* **What to produce**:
Set every record down verbatim and omit the pictures.

* **Given information**:
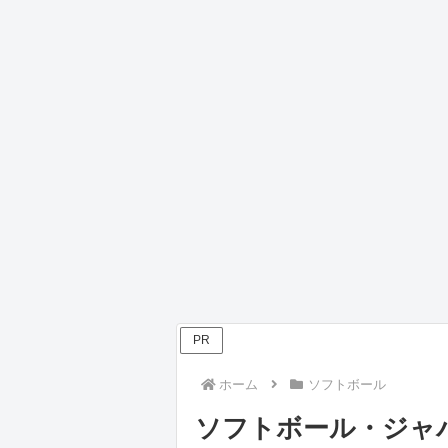
PR
ホーム
ソフトボール
ソフトボール・ジャパ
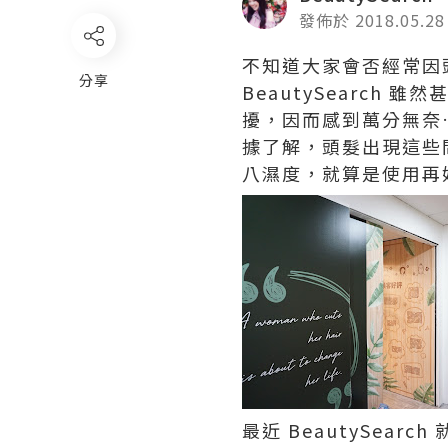
發佈於 2018.05.28
不知道大家會否經常因
分享
BeautySearc
擾，因而感到萬分無奈
據了解，頭髮出現這些
八濕度，就算是使用再
最近 BeautySear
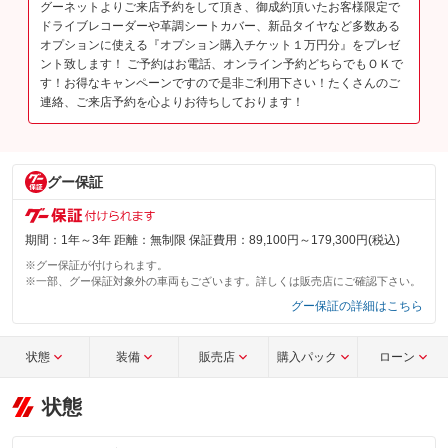
グーネットよりご来店予約をして頂き、御成約頂いたお客様限定で
ドライブレコーダーや革調シートカバー、新品タイヤなど多数ある
オプションに使える『オプション購入チケット１万円分』をプレゼ
ント致します！ ご予約はお電話、オンライン予約どちらでもＯＫで
す！お得なキャンペーンですので是非ご利用下さい！たくさんのご
連絡、ご来店予約を心よりお待ちしております！
グー保証
期間：1年～3年 距離：無制限 保証費用：89,100円～179,300円(税込)
※グー保証が付けられます。
※一部、グー保証対象外の車両もございます。詳しくは販売店にご確認下さい。
グー保証の詳細はこちら
状態
装備
販売店
購入パック
ローン
状態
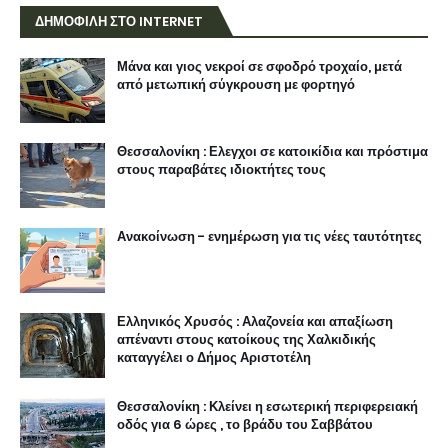
ΔΗΜΟΦΙΛΗ ΣΤΟ INTERNET
Μάνα και γιος νεκροί σε σφοδρό τροχαίο, μετά
από μετωπική σύγκρουση με φορτηγό
Θεσσαλονίκη : Ελεγχοι σε κατοικίδια και πρόστιμα
στους παραβάτες ιδιοκτήτες τους
Ανακοίνωση - ενημέρωση για τις νέες ταυτότητες
Ελληνικός Χρυσός : Αλαζονεία και απαξίωση
απέναντι στους κατοίκους της Χαλκιδικής
καταγγέλει ο Δήμος Αριστοτέλη
Θεσσαλονίκη : Κλείνει η εσωτερική περιφερειακή
οδός για 6 ώρες , το βράδυ του Σαββάτου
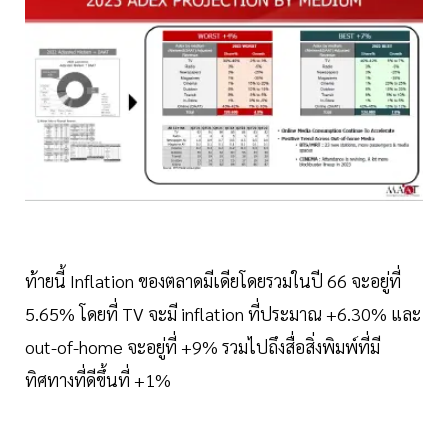
ท้ายนี้ Inflation ของตลาดมีเดียโดยรวมในปี 66 จะอยู่ที่
5.65% โดยที่ TV จะมี inflation ที่ประมาณ +6.30% และ
out-of-home จะอยู่ที่ +9% รวมไปถึงสื่อสิ่งพิมพ์ที่มี
ทิศทางที่ดีขึ้นที่ +1%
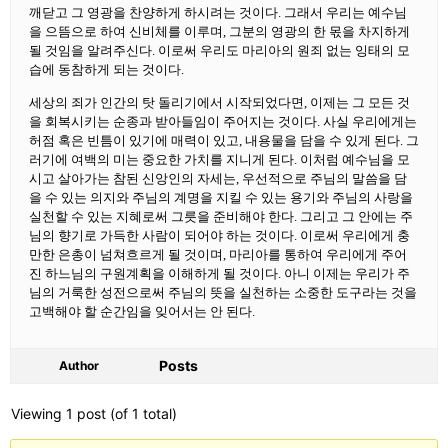
깨닫고 그 영광을 찬양하게 하시려는 것이다. 그래서 우리는 예수님
을 으뜸으로 하여 신비체를 이루며, 그분의 영광의 한 몫을 차지하게
될 것임을 알려주신다. 이로써 우리도 마리아의 원죄 없는 잉태의 모
습에 동참하게 되는 것이다.
세상의 죄가 인간의 탓 돌리기에서 시작되었다면, 이제는 그 모든 것
을 회복시키는 순종과 받아들임이 주어지는 것이다. 사실 우리에게는
허점 혹은 빈틈이 있기에 매력이 있고, 내용물을 담을 수 있게 된다. 그
러기에 여백의 미는 중요한 가치를 지니게 된다. 이처럼 예수님을 모
시고 살아가는 참된 신앙인의 자세는, 우선적으로 주님의 말씀을 담
을 수 있는 의지와 주님의 계명을 지킬 수 있는 용기와 주님의 사랑을
실천할 수 있는 지혜로써 그릇을 준비해야 한다. 그리고 그 안에는 주
님의 향기로 가득한 사람이 되어야 하는 것이다. 이로써 우리에게 충
만한 은총이 넘쳐흐르게 될 것이며, 마리아를 통하여 우리에게 주어
진 하느님의 구원계획을 이해하게 될 것이다. 아니 이제는 우리가 주
님의 거룩한 성전으로써 주님의 뜻을 실천하는 소중한 도구라는 것을
고백해야 할 순간임을 잊어서는 안 된다.
Posts
Author
Viewing 1 post (of 1 total)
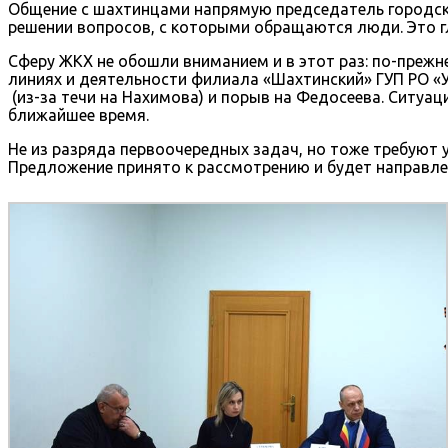
Общение с шахтинцами напрямую председатель городск
решении вопросов, с которыми обращаются люди. Это гл
Сферу ЖКХ не обошли вниманием и в этот раз: по-прежн
линиях и деятельности филиала «Шахтинский» ГУП РО «
(из-за течи на Нахимова) и порыв на Федосеева. Ситу
ближайшее время.
Не из разряда первоочередных задач, но тоже требуют 
Предложение принято к рассмотрению и будет направле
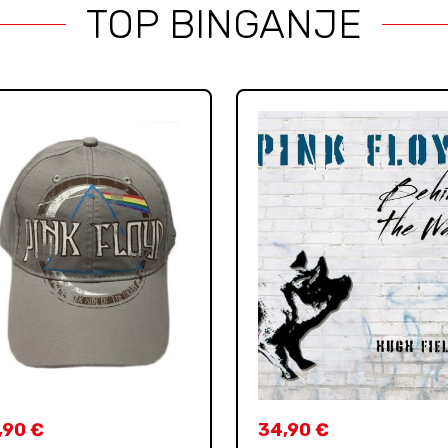
TOP BINGANJE
,90
€
34,90
€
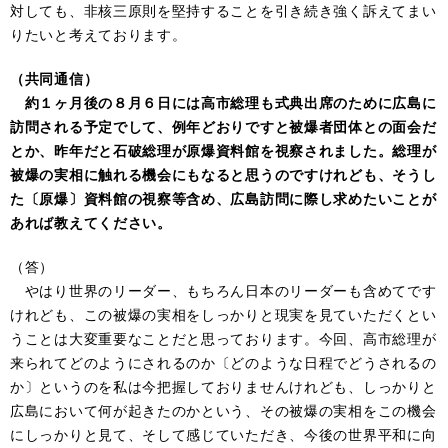
対しても、非核三原則を堅持することを引き続き強く訴えてまい
りたいと考えております。
（共同通信）
約１ヶ月後の８月６日には高市総理も式典出席のために広島に
訪問される予定でして、例年どおりですと被爆者団体との面会だ
とか、昨年だと石破総理が原爆資料館を視察されました。総理が
被爆の実相に触れる機会にもなると思うのですけれども、そうし
た〔原爆〕資料館の視察等含め、広島訪問に際し求めたいことが
あれば教えてください。
（答）
やはり世界のリーダー、もちろん日本のリーダーも含めてです
けれども、この被爆の実相をしっかりと現実を見ていただくとい
うことは大変重要なことだと思っております。今回、高市総理が
来られてどのようにされるのか〔どのような日程でどうされるの
か〕というのを私は今把握しておりませんけれども、しっかりと
広島において何が起きたのかという、その被爆の実相をこの機会
にしっかりと見て、そして感じていただき、今後の世界平和に向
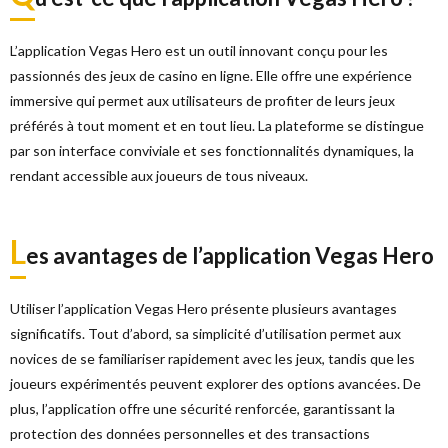
L’application Vegas Hero est un outil innovant conçu pour les
passionnés des jeux de casino en ligne. Elle offre une expérience
immersive qui permet aux utilisateurs de profiter de leurs jeux
préférés à tout moment et en tout lieu. La plateforme se distingue
par son interface conviviale et ses fonctionnalités dynamiques, la
rendant accessible aux joueurs de tous niveaux.
L
es avantages de l’application Vegas Hero
Utiliser l’application Vegas Hero présente plusieurs avantages
significatifs. Tout d’abord, sa simplicité d’utilisation permet aux
novices de se familiariser rapidement avec les jeux, tandis que les
joueurs expérimentés peuvent explorer des options avancées. De
plus, l’application offre une sécurité renforcée, garantissant la
protection des données personnelles et des transactions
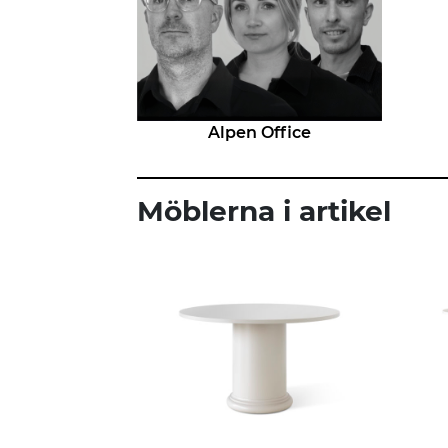
Alpen Office
Möblerna i artikel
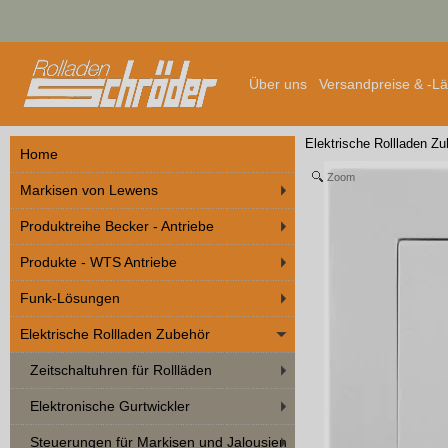
Über uns
Versandpreise & -L
Elektrische Rollladen Z
Home
Zoom
Markisen von Lewens
Produktreihe Becker - Antriebe
Produkte - WTS Antriebe
Funk-Lösungen
Elektrische Rollladen Zubehör
Zeitschaltuhren für Rollläden
Elektronische Gurtwickler
Steuerungen für Markisen und Jalousien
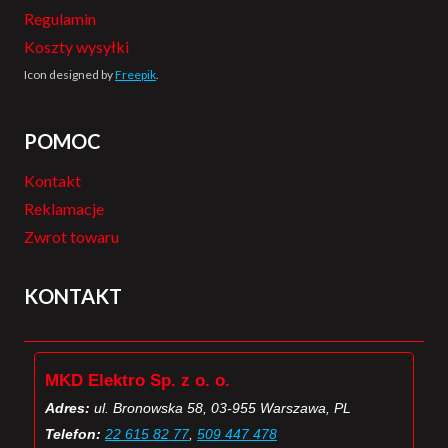
Regulamin
Koszty wysyłki
Icon designed by
Freepik
.
POMOC
Kontakt
Reklamacje
Zwrot towaru
KONTAKT
MKD Elektro Sp. z o. o.
Adres:
ul. Bronowska 58, 03-955 Warszawa, PL
Telefon:
22 615 82 77
,
509 447 478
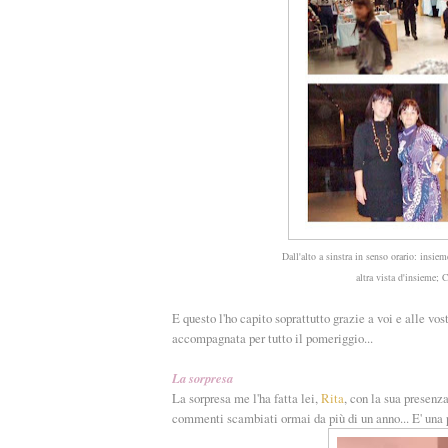
Dall'alto a sinstra in senso orario: insi
altra vista d'insieme; 
E questo l'ho capito soprattutto grazie a voi e alle vo
accompagnata per tutto il pomeriggio...
La sorpresa
La sorpresa me l'ha fatta lei,
Rita
, con la sua presenza
commenti scambiati ormai da più di un anno... E' una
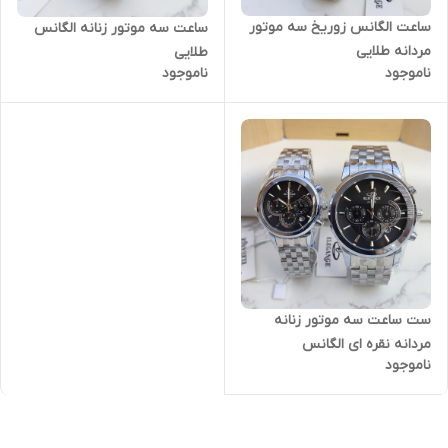
ساعت الگانس زوریخ سه موتور
ساعت سه موتور زنانه الگانس
مردانه طلایی
طلایی
ناموجود
ناموجود
ست ساعت سه موتور زنانه
مردانه نقره ای الگانس
ناموجود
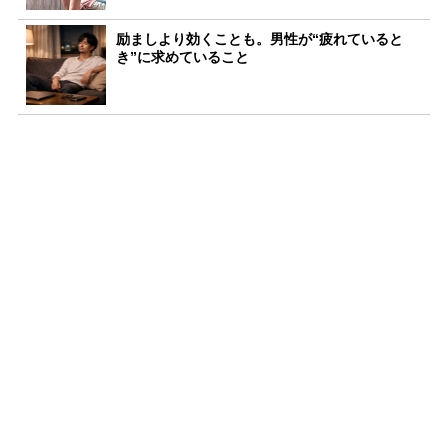
励ましより効くことも。男性が“疲れていると
き”に求めていること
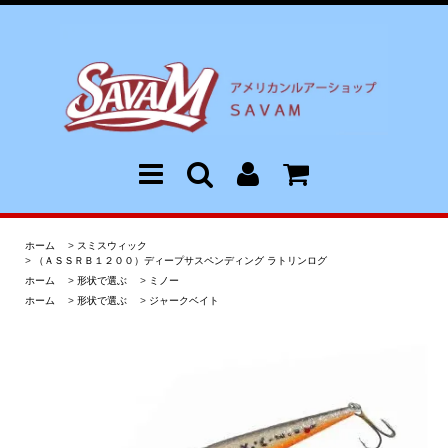
ホーム
>
スミスウィック
>
（ＡＳＳＲＢ１２００）ディープサスペンディング ラトリンログ
ホーム
>
形状で選ぶ
>
ミノー
ホーム
>
形状で選ぶ
>
ジャークベイト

* **Task result**:
PR
ホーム
ソフトボール
ソフトボール・ジャパ
發佈於 2018.05.28
不知道大家會否經常因
分享
BeautySearc
擾，因而感到萬分無奈
據了解，頭髮出現這些
八濕度，就算是使用再
最近 BeautySear
グーネットよりご来店予約をして頂き、御成約頂いたお客様限定で
ドライブレコーダーや革調シートカバー、新品タイヤなど多数ある
オプションに使える『オプション購入チケット１万円分』をプレゼ
ント致します！ ご予約はお電話、オンライン予約どちらでもＯＫで
す！お得なキャンペーンですので是非ご利用下さい！たくさんのご
連絡、ご来店予約を心よりお待ちしております！
グー保証
期間：1年～3年 距離：無制限 保証費用：89,100円～179,300円(税込)
※グー保証が付けられます。
※一部、グー保証対象外の車両もございます。詳しくは販売店にご確認下さい。
グー保証の詳細はこちら
状態
装備
販売店
購入パック
ローン
状態
ΔΗΜΟΦΙΛΗ ΣΤΟ INTERNET
Μάνα και γιος νεκροί σε σφοδρό τροχαίο, μετά
από μετωπική σύγκρουση με φορτηγό
Θεσσαλονίκη : Ελεγχοι σε κατοικίδια και πρόστιμα
στους παραβάτες ιδιοκτήτες τους
Ανακοίνωση - ενημέρωση για τις νέες ταυτότητες
Ελληνικός Χρυσός : Αλαζονεία και απαξίωση
απέναντι στους κατοίκους της Χαλκιδικής
καταγγέλει ο Δήμος Αριστοτέλη
Θεσσαλονίκη : Κλείνει η εσωτερική περιφερειακή
οδός για 6 ώρες , το βράδυ του Σαββάτου
ท้ายนี้ Inflation ของตลาดมีเดียโดยรวมในปี 66 จะอยู่ที่
5.65% โดยที่ TV จะมี inflation ที่ประมาณ +6.30% และ
out-of-home จะอยู่ที่ +9% รวมไปถึงสื่อสิ่งพิมพ์ที่มี
ทิศทางที่ดีขึ้นที่ +1%
깨닫고 그 영광을 찬양하게 하시려는 것이다. 그래서 우리는 예수님
을 으뜸으로 하여 신비체를 이루며, 그분의 영광의 한 몫을 차지하게
될 것임을 알려주신다. 이로써 우리도 마리아의 원죄 없는 잉태의 모
습에 동참하게 되는 것이다.
세상의 죄가 인간의 탓 돌리기에서 시작되었다면, 이제는 그 모든 것
을 회복시키는 순종과 받아들임이 주어지는 것이다. 사실 우리에게는
허점 혹은 빈틈이 있기에 매력이 있고, 내용물을 담을 수 있게 된다. 그
러기에 여백의 미는 중요한 가치를 지니게 된다. 이처럼 예수님을 모
시고 살아가는 참된 신앙인의 자세는, 우선적으로 주님의 말씀을 담
을 수 있는 의지와 주님의 계명을 지킬 수 있는 용기와 주님의 사랑을
실천할 수 있는 지혜로써 그릇을 준비해야 한다. 그리고 그 안에는 주
님의 향기로 가득한 사람이 되어야 하는 것이다. 이로써 우리에게 충
만한 은총이 넘쳐흐르게 될 것이며, 마리아를 통하여 우리에게 주어
진 하느님의 구원계획을 이해하게 될 것이다. 아니 이제는 우리가 주
님의 거룩한 성전으로써 주님의 뜻을 실천하는 소중한 도구라는 것을
고백해야 할 순간임을 잊어서는 안 된다.
Posts
Author
Viewing 1 post (of 1 total)
Общение с шахтинцами напрямую председатель городск
решении вопросов, с которыми обращаются люди. Это гл
Сферу ЖКХ не обошли вниманием и в этот раз: по-прежн
линиях и деятельности филиала «Шахтинский» ГУП РО «
(из-за течи на Нахимова) и порыв на Федосеева. Ситу
ближайшее время.
Не из разряда первоочередных задач, но тоже требуют 
Предложение принято к рассмотрению и будет направле
TOP BINGANJE
,90
€
34,90
€
対しても、非核三原則を堅持することを引き続き強く訴えてまい
りたいと考えております。
（共同通信）
約１ヶ月後の８月６日には高市総理も式典出席のために広島に
訪問される予定でして、例年どおりですと被爆者団体との面会だ
とか、昨年だと石破総理が原爆資料館を視察されました。総理が
被爆の実相に触れる機会にもなると思うのですけれども、そうし
た〔原爆〕資料館の視察等含め、広島訪問に際し求めたいことが
あれば教えてください。
（答）
やはり世界のリーダー、もちろん日本のリーダーも含めてです
けれども、この被爆の実相をしっかりと現実を見ていただくとい
うことは大変重要なことだと思っております。今回、高市総理が
来られてどのようにされるのか〔どのような日程でどうされるの
か〕というのを私は今把握しておりませんけれども、しっかりと
広島において何が起きたのかという、その被爆の実相をこの機会
にしっかりと見て、そして感じていただき、今後の世界平和に向
L’application Vegas Hero est un outil innovant conçu pour les
passionnés des jeux de casino en ligne. Elle offre une expérience
immersive qui permet aux utilisateurs de profiter de leurs jeux
préférés à tout moment et en tout lieu. La plateforme se distingue
par son interface conviviale et ses fonctionnalités dynamiques, la
rendant accessible aux joueurs de tous niveaux.
L
es avantages de l’application Vegas Hero
Utiliser l’application Vegas Hero présente plusieurs avantages
significatifs. Tout d’abord, sa simplicité d’utilisation permet aux
novices de se familiariser rapidement avec les jeux, tandis que les
joueurs expérimentés peuvent explorer des options avancées. De
plus, l’application offre une sécurité renforcée, garantissant la
protection des données personnelles et des transactions
Alpen Office
Möblerna i artikel
Über uns
Versandpreise & -L
Elektrische Rollladen Z
Home
Zoom
Markisen von Lewens
Produktreihe Becker - Antriebe
Produkte - WTS Antriebe
Funk-Lösungen
Elektrische Rollladen Zubehör
Zeitschaltuhren für Rollläden
Elektronische Gurtwickler
Steuerungen für Markisen und Jalousien
Regulamin
Koszty wysyłki
Icon designed by
Freepik
.
POMOC
Kontakt
Reklamacje
Zwrot towaru
KONTAKT
MKD Elektro Sp. z o. o.
Adres:
ul. Bronowska 58, 03-955 Warszawa, PL
Telefon:
22 615 82 77
,
509 447 478
Dall'alto a sinstra in senso orario: insi
altra vista d'insieme; 
E questo l'ho capito soprattutto grazie a voi e alle vo
accompagnata per tutto il pomeriggio...
La sorpresa
La sorpresa me l'ha fatta lei,
Rita
, con la sua presenza
commenti scambiati ormai da più di un anno... E' una
ساعت الگانس زوریخ سه موتور
ساعت سه موتور زنانه الگانس
مردانه طلایی
طلایی
ناموجود
ناموجود
ست ساعت سه موتور زنانه
مردانه نقره ای الگانس
ناموجود
励ましより効くことも。男性が“疲れていると
き”に求めていること
ホーム
>
スミスウィック
>
（ＡＳＳＲＢ１２００）ディープサスペンディング ラトリンログ
ホーム
>
形状で選ぶ
>
ミノー
ホーム
>
形状で選ぶ
>
ジャークベイト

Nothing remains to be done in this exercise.